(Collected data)
-------

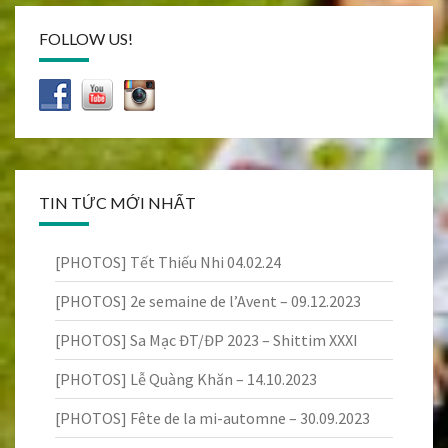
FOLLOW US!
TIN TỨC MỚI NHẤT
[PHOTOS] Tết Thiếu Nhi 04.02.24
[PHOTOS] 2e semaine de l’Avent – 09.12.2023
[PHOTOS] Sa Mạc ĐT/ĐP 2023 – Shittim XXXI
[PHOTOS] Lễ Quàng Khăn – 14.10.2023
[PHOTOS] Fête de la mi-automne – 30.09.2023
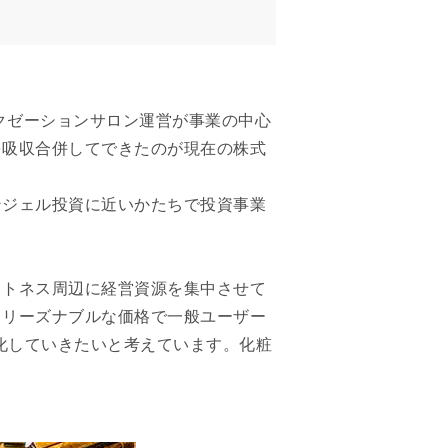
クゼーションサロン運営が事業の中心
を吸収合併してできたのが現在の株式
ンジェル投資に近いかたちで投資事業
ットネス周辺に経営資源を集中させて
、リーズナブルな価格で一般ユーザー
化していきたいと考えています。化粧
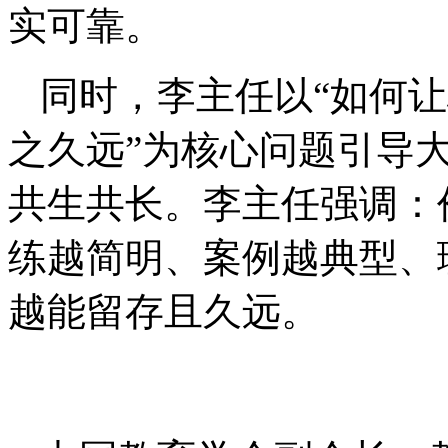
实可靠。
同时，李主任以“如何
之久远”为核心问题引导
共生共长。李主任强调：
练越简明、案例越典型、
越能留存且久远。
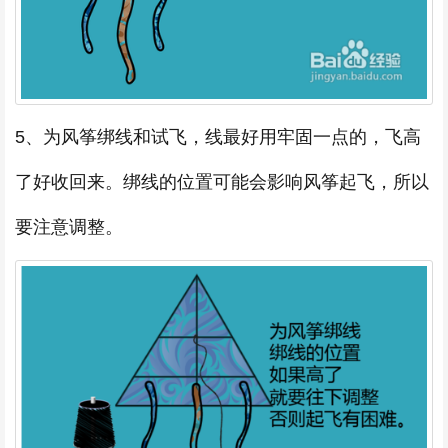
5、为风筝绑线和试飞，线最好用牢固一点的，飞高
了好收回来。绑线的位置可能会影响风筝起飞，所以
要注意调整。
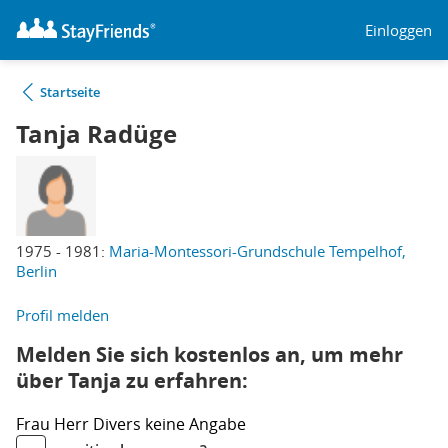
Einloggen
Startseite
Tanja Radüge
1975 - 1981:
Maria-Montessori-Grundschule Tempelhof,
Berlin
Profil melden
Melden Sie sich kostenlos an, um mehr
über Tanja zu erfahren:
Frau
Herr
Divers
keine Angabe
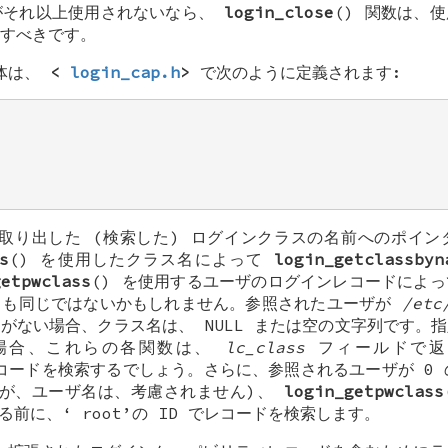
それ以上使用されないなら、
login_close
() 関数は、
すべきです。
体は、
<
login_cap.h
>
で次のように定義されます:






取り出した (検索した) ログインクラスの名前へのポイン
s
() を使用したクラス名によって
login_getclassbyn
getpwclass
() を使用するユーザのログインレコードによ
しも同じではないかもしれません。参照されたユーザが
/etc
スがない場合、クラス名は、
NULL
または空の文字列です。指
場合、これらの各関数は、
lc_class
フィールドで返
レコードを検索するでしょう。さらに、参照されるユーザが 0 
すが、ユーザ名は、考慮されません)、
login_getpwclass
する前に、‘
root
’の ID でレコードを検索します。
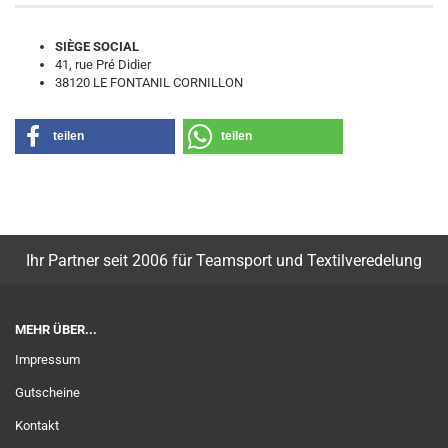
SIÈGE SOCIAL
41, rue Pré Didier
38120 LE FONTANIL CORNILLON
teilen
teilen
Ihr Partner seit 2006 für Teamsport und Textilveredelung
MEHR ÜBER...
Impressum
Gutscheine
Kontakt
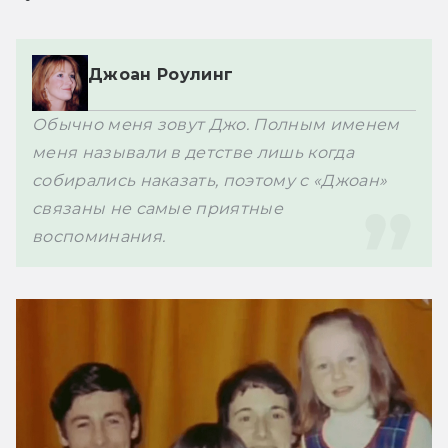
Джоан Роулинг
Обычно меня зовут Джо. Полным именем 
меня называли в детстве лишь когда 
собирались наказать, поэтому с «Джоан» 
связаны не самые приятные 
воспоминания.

-------

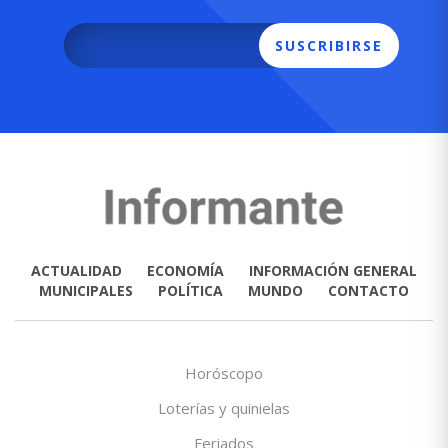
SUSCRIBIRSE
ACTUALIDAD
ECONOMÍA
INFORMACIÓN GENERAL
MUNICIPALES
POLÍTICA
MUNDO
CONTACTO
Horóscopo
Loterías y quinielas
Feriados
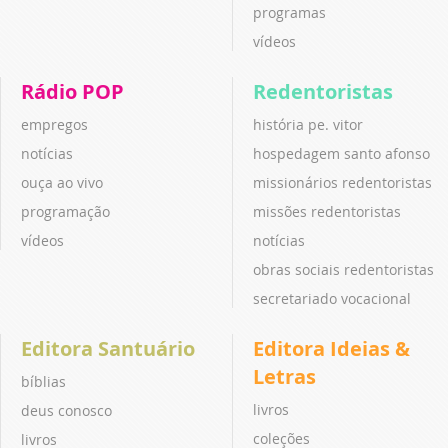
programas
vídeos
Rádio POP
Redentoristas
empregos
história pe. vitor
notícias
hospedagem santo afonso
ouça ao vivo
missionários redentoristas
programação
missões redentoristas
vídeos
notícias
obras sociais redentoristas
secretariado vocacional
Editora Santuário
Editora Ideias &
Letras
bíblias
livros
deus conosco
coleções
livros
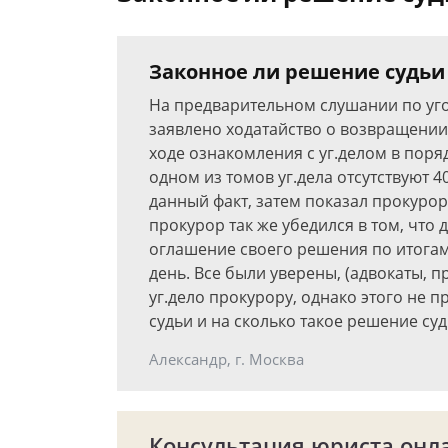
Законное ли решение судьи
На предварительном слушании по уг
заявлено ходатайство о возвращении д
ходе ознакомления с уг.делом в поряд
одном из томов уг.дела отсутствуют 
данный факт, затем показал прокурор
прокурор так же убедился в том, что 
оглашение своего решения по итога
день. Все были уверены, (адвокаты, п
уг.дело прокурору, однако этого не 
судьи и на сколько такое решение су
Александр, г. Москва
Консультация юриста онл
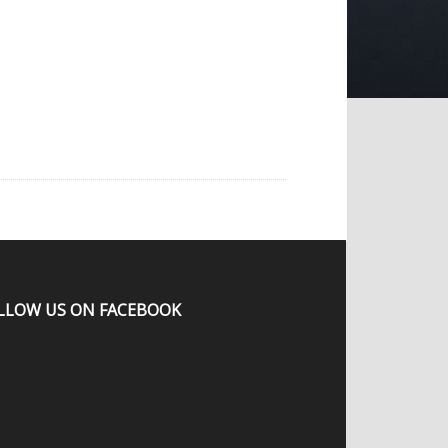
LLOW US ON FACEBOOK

-------

With the pictures left out, write out exactly the lines above from the one containing "На предварительном слушании по уг" through the one containing "LLOW US ON FACEBOOK".

На предварительном слушании по уг
заявлено ходатайство о возвращении д
ходе ознакомления с уг.делом в поряд
одном из томов уг.дела отсутствуют 
данный факт, затем показал прокурор
прокурор так же убедился в том, что 
оглашение своего решения по итога
день. Все были уверены, (адвокаты, п
уг.дело прокурору, однако этого не 
судьи и на сколько такое решение су
Александр, г. Москва
Консультация юриста онл
LLOW US ON FACEBOOK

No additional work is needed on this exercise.